We were deep into the night now and I stared at the scientist, flabbergasted: “Is that really all science?”
“Yes.” He replied with a friendly smile.
“And do you have to be a scientist to know all that?” I asked despairingly.
“Want to know a secret?” He said. “I am no more than a man who knows a bit about where I am and which way I am going from observing things and listening to people where I have been already. Now I have shared some of it with you and you can believe it or not. This world, after all, is yours to discover in your own way. We are all scientists really, you know. Here,” he concluded, “Take this, I don’t need it anymore. It’s not a GPS – they’re expensive and another story altogether – but it might just help you to know the World of Science like the back of your hand one day.”

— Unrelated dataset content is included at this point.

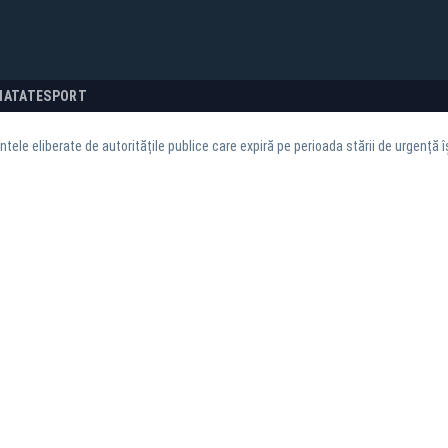
NATATE
SPORT
ele eliberate de autoritățile publice care expiră pe perioada stării de urgență î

I unfolded the worn, old piece of paper he had handed me. It was a map! Most of the place-names had worn off (if there had ever been any at all) but it gave me a general idea of where I was and which way I was going. With that comfort in my hand and in my head, I thanked my teacher sincerely and, with a sudden tiredness from the day, I drifted off to sleep.
I have been walking
Surrounded by mist.
Amongst it, stalking,
Are the scientists.
Recently I caught one
And he was surprisingly kind,
Saying: “Your journey has just begun,
It is good to see you have opened your mind.”